There is currently enough "prosperity" in the world to completely eradicate poverty everywhere. Is the solution to poverty, then, really more prosperity? It doesn't seem like it to me...
Less poverty would mean more prosperity. If the term is troublesome, insert "sustainability" wherever you see "prosperity." I mean sufficient food, shelter, clothing, access to clean water and sanitation, access to medical care and education, in sufficient quantity as to allow individuals to thrive.
Quote:I know that we cannot fight violence and warfare except by living peaceably, and for that we must be more at ease with our own conflicted natures.
How does "being at ease with our own conflicted natures" necessarily result in effectively fighting violence and warfare? Do you really think that if one is conflicted they cannot work toward peace in the world?
I think we are all conflicted, and we all encounter conflict. I would say that this is exactly the place from which to work toward living more peaceably. Being at ease means being able to relax a bit, which most aikido schools agree is a good thing. Being able to learn to forgive (but not indulge) ourselves allows us to be a bit more forgiving (but not indulgent) of others.
Quote:I know that we cannot fight inequity by dragging down the mighty, but by lifting up and exalting the low, and for that we must be either strong or good at finding levers.
You speak of "inequity" and then refer to the "mighty" and the "low." Your terms are rather ambiguous, but the general impression your words leave is that there is a problem if some are "mighty" while others are not. Why is the fact that not all are "mighty" necessarily inequitable?
By definition, if some are disadvantaged by others, there is inequity.
Quote:I know that we cannot bring sanity to the abused and the congenitally damaged unless we see how crazy and broken we all are, and for that, we need... oh! authentic humility.
It sounds like you're saying it takes one crazy person to fix another. Your comment above also seems to assume that everyone is equally broken and crazy and that it is not humble to suggest otherwise. So, I ask: Must an oncologist suffer cancer before he is able to treat it? Is it arrogant of him to offer medical advice to a cancer sufferer if he hasn't suffered cancer himself? I don't think so... And on what basis do you assert that everyone is "crazy" and "broken"? What do these terms even mean, exactly?
Everyone is part crazy and part sane... just in different ways and degrees. There's nothing in my statement that implies or assumes we are equally so, but the admonition to remove the log from one's own eye before tending to the speck in another's applies.

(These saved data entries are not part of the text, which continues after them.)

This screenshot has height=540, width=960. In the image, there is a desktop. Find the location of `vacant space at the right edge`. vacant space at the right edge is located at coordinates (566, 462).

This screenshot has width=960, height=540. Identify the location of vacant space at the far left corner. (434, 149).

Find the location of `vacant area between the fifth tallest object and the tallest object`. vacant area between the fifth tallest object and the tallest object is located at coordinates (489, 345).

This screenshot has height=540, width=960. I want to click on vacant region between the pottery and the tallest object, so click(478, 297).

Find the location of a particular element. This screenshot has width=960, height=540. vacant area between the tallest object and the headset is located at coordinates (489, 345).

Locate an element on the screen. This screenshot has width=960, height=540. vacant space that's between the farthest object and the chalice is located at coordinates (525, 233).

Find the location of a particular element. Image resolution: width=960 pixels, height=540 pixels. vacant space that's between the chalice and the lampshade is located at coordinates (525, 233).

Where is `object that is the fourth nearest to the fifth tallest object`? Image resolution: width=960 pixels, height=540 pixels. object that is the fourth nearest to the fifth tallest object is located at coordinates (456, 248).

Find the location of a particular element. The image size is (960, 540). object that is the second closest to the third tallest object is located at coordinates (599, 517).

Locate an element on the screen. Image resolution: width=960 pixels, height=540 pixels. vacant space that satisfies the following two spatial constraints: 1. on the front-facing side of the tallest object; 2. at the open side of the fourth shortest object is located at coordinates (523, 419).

An oncologist must indeed be thoroughly steeped in cancer and must immerse himself in the problem of it. I don't know if this qualifies as "suffering." It is not necessary that she have it in her own body for her to nonetheless be intimate with it.
Quote:Finally, I know that whatever the cost, however great the challenge, we cannot continue to heal a hurt world through the spoiled medicine of self-sacrifice. That path is putrid with the blood of martyrs and the rotting offal of sanctimonious saints who only increase the ledger of suffering.
I find your suggestion that self-sacrifice is "spoiled medicine" and that martyrs of the past were "sanctimonious" and/or their shed blood "putrid" highly objectionable. It is the great lack of genuine self-sacrifice that has created the "hurt world" of which you write! Your words trample on some of the noblest moments of human history.
Perhaps. But I also see in history and in current events the institutionalization of martyrdom as an excuse for the most horrific acts.

Make no mistake -- under certain conditions I would throw myself in front of a car in order to save the life of another. Most people would, given the right circumstances. The life spared should rightly be grateful to the life given, but should also grieve for the loss.

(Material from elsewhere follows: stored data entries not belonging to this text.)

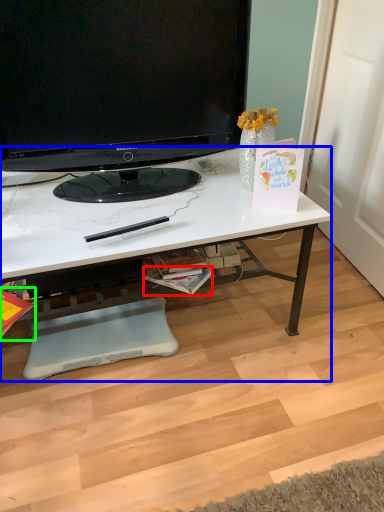 Question: Considering the real-world distances, which object is closest to magazine (highlighted by a red box)? desk (highlighted by a blue box) or magazine (highlighted by a green box).

Choices:
 (A) desk
 (B) magazine

Answer: (A) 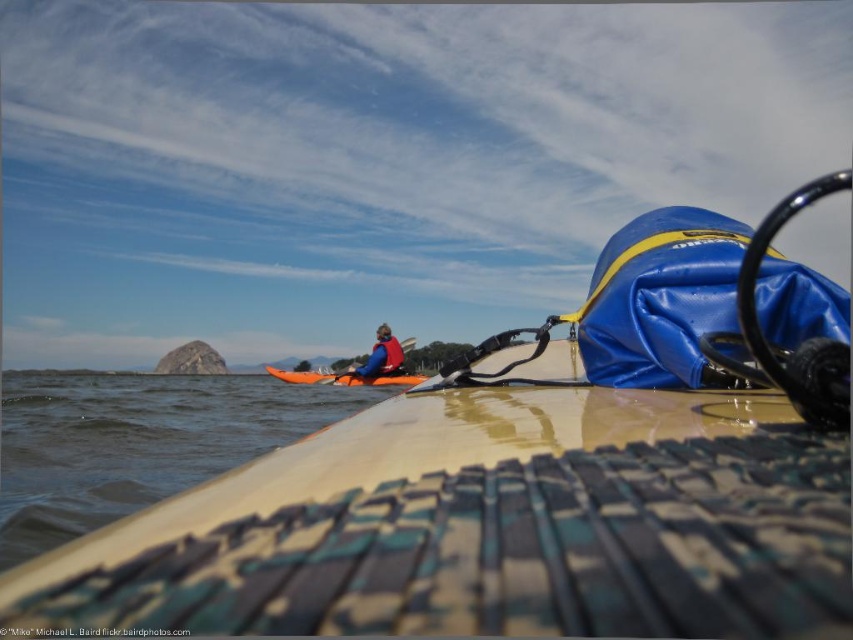 You are planning to take a photo of the matte yellow kayak at center and the clear water at lower left. Which object should you focus on first if you want to capture both in the same frame without moving the camera?

The matte yellow kayak at center is smaller in size compared to the clear water at lower left, so you should focus on the matte yellow kayak at center first to ensure it is in focus before the larger area of clear water at lower left.

You are on a paddleboard and see the matte yellow kayak at center and the clear water at lower left. Which object is closer to you?

The matte yellow kayak at center is closer to you because it is positioned in front of the clear water at lower left. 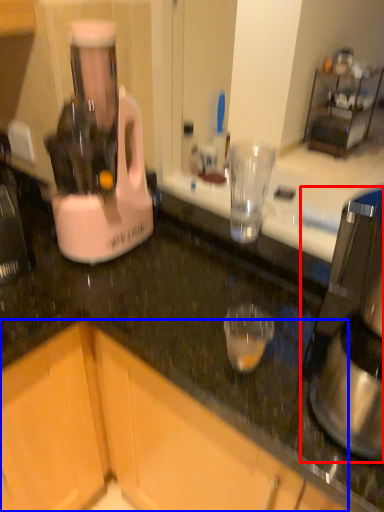 Question: Which point is further to the camera, coffee maker (highlighted by a red box) or cabinetry (highlighted by a blue box)?

Choices:
 (A) coffee maker
 (B) cabinetry

Answer: (B)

Sacrifice is an incidental necessity. Otherwise, I strenuously object to the promotion of it as a glorious way of life.
Quote:Instead, we desperately need a path, no -- a highway! -- that will speed us to wherever we are needed, but with scenery that contains beauty, and in a vehicle that is fun, sexy, and potent.
Are you serious? I have nothing against fun, potency, or even sexiness (in the right context), except when it is suggested as an alternative to self-sacrifice. And this is exactly what you appear to have done! If I have read you right, the selfishness and superficiality of your above statement is rather horrifying!
[laughs]

What future would you have for human beings? What is your vision of heaven, utopia, or just a more generally perfect world? Do you wish for more suffering or more pleasure? Will you call me superficial for working earnestly for the latter, rather than the former?
Quote:Seen is this light, my test for good aikido (mine or yours) is this:

Does it increase prosperity?
Is it effective in the face of conflict?
Does it lead toward praise and gratitude more often than criticism and satire?
Does it promote the confidence necessary to admit personal faults, failings, and limitations?
Is it a path of service that is exciting and enticing and downright hedonistic?
For the most part, I think these questions have no pertinency to Aikido whatsoever. I am particularly baffled by your last question. It seems rather selfish to me to think that one must be serving oneself while one serves others. Don't get me wrong: I don't think that service must be necessarily onerous, but I don't think that one should expect or insist on service to others being "enticing" and "downright hedonistic". Such service is merely selfishness in disguise.
Oh, not at all!

There is no disguise... my selfishness is plain and happily displayed.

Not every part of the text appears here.